#### [WORK REQUEST]
Your answer must hold only the lines below from the line containing "Virgin Islands (1010, 1186)" through the line containing "Arizona (209, 1141)", each reproduced exactly.
====
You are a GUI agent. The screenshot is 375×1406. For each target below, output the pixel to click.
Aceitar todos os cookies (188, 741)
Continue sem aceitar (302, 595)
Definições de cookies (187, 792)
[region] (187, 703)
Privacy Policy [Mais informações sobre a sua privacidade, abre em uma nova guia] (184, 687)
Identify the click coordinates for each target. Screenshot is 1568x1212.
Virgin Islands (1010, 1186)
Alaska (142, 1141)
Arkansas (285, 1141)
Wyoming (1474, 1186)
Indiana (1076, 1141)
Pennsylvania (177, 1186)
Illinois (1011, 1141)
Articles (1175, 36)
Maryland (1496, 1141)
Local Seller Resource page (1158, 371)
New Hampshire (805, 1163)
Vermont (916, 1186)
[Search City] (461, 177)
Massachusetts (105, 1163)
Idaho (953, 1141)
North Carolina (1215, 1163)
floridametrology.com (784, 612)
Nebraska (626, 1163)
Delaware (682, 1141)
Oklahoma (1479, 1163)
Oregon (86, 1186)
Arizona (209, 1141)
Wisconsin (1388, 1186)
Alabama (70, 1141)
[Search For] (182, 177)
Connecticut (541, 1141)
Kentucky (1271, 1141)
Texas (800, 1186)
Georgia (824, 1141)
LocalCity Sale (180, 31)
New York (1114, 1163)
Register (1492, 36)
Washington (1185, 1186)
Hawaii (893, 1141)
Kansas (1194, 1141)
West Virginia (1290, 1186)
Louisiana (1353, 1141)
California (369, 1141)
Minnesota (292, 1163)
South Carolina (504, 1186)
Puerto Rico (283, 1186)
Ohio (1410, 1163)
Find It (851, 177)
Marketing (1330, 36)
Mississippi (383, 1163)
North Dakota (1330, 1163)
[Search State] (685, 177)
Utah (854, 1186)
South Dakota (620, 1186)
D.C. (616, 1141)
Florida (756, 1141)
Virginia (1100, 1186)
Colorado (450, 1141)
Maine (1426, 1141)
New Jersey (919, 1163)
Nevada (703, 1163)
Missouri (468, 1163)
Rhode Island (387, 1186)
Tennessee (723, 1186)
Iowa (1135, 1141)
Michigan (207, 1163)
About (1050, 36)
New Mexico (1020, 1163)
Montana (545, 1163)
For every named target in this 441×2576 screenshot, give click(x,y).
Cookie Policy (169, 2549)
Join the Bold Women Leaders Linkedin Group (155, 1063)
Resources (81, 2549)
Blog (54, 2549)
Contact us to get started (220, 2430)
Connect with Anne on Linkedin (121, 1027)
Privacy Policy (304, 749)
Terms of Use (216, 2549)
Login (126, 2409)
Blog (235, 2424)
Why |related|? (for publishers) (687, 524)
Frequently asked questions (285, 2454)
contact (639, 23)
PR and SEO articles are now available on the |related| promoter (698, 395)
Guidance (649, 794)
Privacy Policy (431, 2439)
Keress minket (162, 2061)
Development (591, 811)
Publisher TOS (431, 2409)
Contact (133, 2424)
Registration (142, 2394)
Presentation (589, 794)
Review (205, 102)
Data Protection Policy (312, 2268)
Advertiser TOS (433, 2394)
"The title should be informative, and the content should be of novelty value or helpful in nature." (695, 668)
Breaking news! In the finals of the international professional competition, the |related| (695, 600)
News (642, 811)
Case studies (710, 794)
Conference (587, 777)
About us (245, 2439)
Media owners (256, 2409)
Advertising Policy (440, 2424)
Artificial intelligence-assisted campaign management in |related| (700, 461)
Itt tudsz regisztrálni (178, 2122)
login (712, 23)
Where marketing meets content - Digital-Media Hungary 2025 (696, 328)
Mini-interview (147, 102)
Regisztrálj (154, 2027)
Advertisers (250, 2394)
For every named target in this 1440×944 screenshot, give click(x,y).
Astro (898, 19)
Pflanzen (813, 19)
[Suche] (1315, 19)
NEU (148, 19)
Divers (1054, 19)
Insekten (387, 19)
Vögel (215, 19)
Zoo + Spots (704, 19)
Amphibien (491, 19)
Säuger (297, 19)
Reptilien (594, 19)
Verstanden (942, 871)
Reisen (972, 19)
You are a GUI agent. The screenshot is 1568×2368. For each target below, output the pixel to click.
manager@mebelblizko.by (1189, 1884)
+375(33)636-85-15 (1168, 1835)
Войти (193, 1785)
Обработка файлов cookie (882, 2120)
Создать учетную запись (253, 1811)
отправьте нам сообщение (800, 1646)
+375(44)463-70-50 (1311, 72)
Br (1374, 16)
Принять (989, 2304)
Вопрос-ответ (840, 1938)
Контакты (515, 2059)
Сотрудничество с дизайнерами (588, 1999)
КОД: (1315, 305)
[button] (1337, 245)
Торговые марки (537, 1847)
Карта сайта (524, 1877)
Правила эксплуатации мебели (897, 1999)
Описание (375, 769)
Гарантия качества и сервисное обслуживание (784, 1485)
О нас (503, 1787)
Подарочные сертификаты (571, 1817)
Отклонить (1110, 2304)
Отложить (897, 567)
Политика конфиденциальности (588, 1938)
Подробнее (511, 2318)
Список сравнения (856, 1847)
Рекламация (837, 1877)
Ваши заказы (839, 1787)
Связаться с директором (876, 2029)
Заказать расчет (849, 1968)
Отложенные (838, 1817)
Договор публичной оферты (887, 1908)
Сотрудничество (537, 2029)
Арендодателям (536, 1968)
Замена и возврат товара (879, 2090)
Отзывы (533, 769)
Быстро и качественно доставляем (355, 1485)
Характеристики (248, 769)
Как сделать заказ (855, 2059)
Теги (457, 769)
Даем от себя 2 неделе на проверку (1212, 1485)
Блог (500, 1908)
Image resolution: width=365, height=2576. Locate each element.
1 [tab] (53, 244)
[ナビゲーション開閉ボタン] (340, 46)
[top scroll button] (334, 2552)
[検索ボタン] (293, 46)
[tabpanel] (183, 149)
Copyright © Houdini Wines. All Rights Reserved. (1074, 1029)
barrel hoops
====
#### [EXERCISE RESPONSE]
Virgin Islands (1010, 1186)
Alaska (142, 1141)
Arkansas (285, 1141)
Wyoming (1474, 1186)
Indiana (1076, 1141)
Pennsylvania (177, 1186)
Illinois (1011, 1141)
Articles (1175, 36)
Maryland (1496, 1141)
Local Seller Resource page (1158, 371)
New Hampshire (805, 1163)
Vermont (916, 1186)
[Search City] (461, 177)
Massachusetts (105, 1163)
Idaho (953, 1141)
North Carolina (1215, 1163)
floridametrology.com (784, 612)
Nebraska (626, 1163)
Delaware (682, 1141)
Oklahoma (1479, 1163)
Oregon (86, 1186)
Arizona (209, 1141)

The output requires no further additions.